→ Directions
Only the number is wanted: how many lines in the material below contain "avatar".

*** Dataset ***

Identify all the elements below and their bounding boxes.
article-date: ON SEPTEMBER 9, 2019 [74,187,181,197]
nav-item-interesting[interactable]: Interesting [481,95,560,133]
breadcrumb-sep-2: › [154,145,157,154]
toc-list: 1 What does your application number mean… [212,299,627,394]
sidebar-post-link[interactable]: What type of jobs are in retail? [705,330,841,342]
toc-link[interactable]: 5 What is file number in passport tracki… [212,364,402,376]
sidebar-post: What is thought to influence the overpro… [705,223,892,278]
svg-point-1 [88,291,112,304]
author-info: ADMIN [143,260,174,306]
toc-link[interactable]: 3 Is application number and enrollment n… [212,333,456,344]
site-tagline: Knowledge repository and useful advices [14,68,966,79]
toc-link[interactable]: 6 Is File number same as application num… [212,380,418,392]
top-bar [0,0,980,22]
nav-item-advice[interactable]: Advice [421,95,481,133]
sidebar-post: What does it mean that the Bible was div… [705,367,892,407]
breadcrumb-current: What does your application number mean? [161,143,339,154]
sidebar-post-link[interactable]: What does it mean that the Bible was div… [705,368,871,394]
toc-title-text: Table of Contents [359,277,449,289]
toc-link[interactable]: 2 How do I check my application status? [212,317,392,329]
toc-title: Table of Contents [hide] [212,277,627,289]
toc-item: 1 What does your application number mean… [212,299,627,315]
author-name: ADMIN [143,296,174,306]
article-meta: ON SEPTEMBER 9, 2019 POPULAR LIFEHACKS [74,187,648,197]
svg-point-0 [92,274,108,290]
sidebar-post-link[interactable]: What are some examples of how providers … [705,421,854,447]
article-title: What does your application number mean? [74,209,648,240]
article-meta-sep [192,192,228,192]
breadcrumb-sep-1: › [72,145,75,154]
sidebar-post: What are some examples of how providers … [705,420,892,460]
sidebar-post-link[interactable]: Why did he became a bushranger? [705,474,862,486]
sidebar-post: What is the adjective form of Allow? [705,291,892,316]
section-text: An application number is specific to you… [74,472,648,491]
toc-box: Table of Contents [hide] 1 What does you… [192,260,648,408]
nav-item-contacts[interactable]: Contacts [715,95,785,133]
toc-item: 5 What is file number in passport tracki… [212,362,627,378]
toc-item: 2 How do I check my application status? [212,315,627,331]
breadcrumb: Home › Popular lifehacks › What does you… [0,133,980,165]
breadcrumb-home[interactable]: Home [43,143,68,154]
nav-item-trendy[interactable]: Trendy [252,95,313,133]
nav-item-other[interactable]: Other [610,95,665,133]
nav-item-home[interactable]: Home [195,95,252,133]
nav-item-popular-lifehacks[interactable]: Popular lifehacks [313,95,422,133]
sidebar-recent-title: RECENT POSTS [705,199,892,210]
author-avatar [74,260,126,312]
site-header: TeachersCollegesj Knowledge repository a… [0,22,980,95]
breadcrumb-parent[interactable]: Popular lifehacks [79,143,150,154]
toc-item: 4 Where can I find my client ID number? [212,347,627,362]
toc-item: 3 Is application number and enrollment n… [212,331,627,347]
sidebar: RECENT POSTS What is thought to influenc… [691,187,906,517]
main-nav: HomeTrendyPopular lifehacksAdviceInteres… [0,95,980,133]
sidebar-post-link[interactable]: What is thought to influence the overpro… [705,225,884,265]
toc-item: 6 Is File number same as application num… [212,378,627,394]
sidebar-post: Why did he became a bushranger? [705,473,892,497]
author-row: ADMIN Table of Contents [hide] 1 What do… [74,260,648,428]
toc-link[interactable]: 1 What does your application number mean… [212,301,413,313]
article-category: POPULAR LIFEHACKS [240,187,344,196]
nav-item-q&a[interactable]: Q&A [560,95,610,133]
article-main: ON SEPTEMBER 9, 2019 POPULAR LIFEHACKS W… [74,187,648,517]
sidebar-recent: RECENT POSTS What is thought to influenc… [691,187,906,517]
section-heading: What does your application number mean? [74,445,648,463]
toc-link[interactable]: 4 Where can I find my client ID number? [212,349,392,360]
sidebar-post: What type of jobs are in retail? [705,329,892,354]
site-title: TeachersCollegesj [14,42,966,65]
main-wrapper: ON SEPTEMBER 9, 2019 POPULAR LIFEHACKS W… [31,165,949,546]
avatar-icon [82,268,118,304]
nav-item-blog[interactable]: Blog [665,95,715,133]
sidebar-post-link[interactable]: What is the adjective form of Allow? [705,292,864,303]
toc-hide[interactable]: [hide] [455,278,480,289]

*** End of Dataset ***

→ Response below
2